As we have reported [18], and [19], a three-dimensional combination of transrectal and transperineal samplings significantly improve cancer detectability compared with extensive sampling up to 14 cores through a perineal or a rectal route. In the current study we confirmed the superiority of the 3D26 biopsy to TR12 biopsy with regard to grading accuracy. Our result is supported by a recent interesting ex vivo experiment reported by Epstein et al [22]. They showed that when RP specimens were biopsied ex vivo, sufficient prediction of cancer volume and grade can be obtained with approximately 22 cores. On the basis of the current results, it is dangerous to evaluate risk by limited grade information. Grade information provided by the extended transperineal or transrectal biopsy with a number of sampling sites up to 14 still harbors substantial uncertainty of cancer grading.
In light of the biologic aggressiveness of high-grade prostate cancer, grade underestimation is potentially more dangerous for patients submitted to watchful waiting rather than for those undergoing radical prostatectomy. Thus, an extensive sampling such as the 3D26 biopsy would be beneficial, particularly for those submitted to watchful waiting.

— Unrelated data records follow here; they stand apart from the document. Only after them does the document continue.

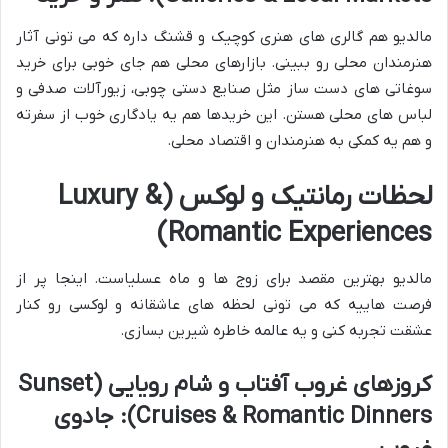
مالدیو هم گالری های هنری کوچیک و قشنگ داره که می تونی آثار
هنرمندان محلی رو ببینی. بازارهای محلی هم جای خوبی برای خرید
سوغاتی های دست ساز مثل صنایع دستی چوبی، زیورآلات صدفی و
لباس های محلی هستن. این خریدها هم یه یادگاری خوب از سفرته
و هم یه کمکی به هنرمندان و اقتصاد محلی.
لحظات رمانتیک و لوکس (Luxury &
Romantic Experiences)
مالدیو بهترین مقصد برای زوج ها و ماه عسلیاست. اینجا پر از
فرصت هاییه که می تونی لحظه های عاشقانه و لوکسی رو کنار
عشقت تجربه کنی و یه عالمه خاطره شیرین بسازی.
کروزهای غروب آفتاب و شام رویایی (Sunset
Cruises & Romantic Dinners): جادوی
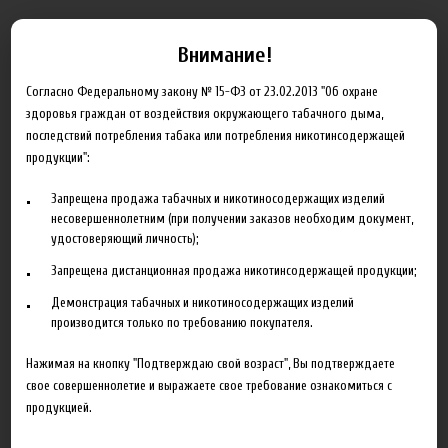
Описание
Характеристики
Отзывы
Внимание!
Bubble Wine - шампанское с чёрной смородиной и
Согласно Федеральному закону № 15-ФЗ от 23.02.2013 "Об охране
дольками лимона.
здоровья граждан от воздействия окружающего табачного дыма,
Creamy Clove - клубника в сливках с дольками персика.
последствий потребления табака или потребления никотинсодержащей
продукции":
Запрещена продажа табачных и никотиносодержащих изделий
несовершеннолетним (при получении заказов необходим документ,
Сопутствующие товары
удостоверяющий личность);
Запрещена дистанционная продажа никотинсодержащей продукции;
Демонстрация табачных и никотиносодержащих изделий
производится только по требованию покупателя.
Нажимая на кнопку "Подтверждаю свой возраст", Вы подтверждаете
свое совершеннолетие и выражаете свое требование ознакомиться с
продукцией.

It is possible that grade concordance would differ according to clinical variables. Profound influence of prostate volume on either cancer detectability or grading accuracy by biopsy has been demonstrated recently. Walz et al [23] found that PSA density and transition zone volume are the most significant predictors of prostate cancer on saturation biopsy. Kulkarni et al [24] demonstrated that grade underestimation by biopsy is more likely in larger prostate than in smaller prostate when using transrectal sextant biopsy. In our cohort, however, grade concordance between 3D26 biopsy and RP did not differ according to prostate volume. The discrepancy between Kulkarni's study and ours can be explained by several reasons. First, median prostate volume differed between Kulkarni's cohort and ours (40.8 ml vs. 29 ml). Second, the diagnostic power of conventional sextant biopsy is limited compared with that of the 3D26 biopsy [18], and [19]. Further investigation is needed to confirm the association between prostate volume and grade migration. Grade concordance did not differ according to clinical stage, PSA, or PSA density. Taken together, we could not identify a subgroup of patients to be submitted to a less extensive biopsy protocol rather than the 3D26 biopsy, according to prebiopsy clinical variables in our cohort.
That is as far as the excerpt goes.